Humanoid is Joel Craig’s second book, after 2012’s The White House. For this new book, Craig challenged himself to jettison all his old tricks and come up with a new way of writing. Humanoid presents the result of his experiments: an expanded lyric form that drifts across the page, moving between direct discourse and the outer limits of hipster cosmology.
Praise for the book:
These marvelous, intently dialogic poems believe in that presence (and that absence) that we call “the reader.” In Humanoid, each sharply measured poem staggers down the page in its self-interrupting performance, tilting and darting toward an elusive social possibility—that we, whatever “we“ are, might actually come to somehow dwell together. These poems do so in their own fleet idiom of admonishment—self-admonishment and admonishment directed toward others, reader included. It all combines in the rushing substance full of sting, care and delight that is this poetry’s movement. Alertly observant of its own cognition, and the foibles of cognition at the interior of its historical moment, this is harsh and tender, often funny and always deeply urgent work that Joel Craig has given us.
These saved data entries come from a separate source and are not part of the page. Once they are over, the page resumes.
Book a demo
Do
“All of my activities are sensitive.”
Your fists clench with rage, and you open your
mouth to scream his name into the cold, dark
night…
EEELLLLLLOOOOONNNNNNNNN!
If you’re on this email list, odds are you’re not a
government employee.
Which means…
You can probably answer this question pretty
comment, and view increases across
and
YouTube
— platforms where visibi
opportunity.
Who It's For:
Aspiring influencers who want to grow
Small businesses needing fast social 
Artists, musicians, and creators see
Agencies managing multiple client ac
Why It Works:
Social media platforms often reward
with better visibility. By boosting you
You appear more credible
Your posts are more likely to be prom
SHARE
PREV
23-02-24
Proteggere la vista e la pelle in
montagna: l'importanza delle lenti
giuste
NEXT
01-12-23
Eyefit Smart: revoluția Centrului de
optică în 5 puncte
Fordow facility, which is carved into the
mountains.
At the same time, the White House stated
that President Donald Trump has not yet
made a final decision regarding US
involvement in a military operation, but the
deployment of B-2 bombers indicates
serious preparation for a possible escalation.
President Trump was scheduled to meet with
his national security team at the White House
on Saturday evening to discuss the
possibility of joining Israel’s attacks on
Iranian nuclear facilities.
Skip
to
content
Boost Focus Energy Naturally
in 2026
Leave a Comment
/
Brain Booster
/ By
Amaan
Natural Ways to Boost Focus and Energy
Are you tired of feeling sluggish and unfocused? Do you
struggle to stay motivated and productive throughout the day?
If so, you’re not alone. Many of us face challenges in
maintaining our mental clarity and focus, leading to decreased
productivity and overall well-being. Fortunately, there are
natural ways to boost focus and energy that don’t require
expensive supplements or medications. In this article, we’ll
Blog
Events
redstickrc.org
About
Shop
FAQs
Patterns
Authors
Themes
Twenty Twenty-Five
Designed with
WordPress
Despite all the forces pushing against the possibility of such a thing, there is much love in it. —Anthony McCann, author of Shadowlands: Fear and Freedom at the Oregon Standoff and Father of Noise
The speaker of the poems of Joel Craig’s Humanoid floats and careens in the interstices between tract housing, breaking news, love, and existential questions regarding time in the Anthropocene, so called. The difference between what we want to hear and the alternative is terrifying, but it is also where life is now. This book says such things.—Lucy Ives
Joel Craig is the author of HUMANOID (2021) and THE WHITE HOUSE (2012), both from the Green Lantern Press. He co-founded and hosted the Danny’s Reading Series in Chicago from 2001-2015 and serves as an artistic associate for the LitLuz festival (litluz.org) and poetry editor for MAKE literary magazine.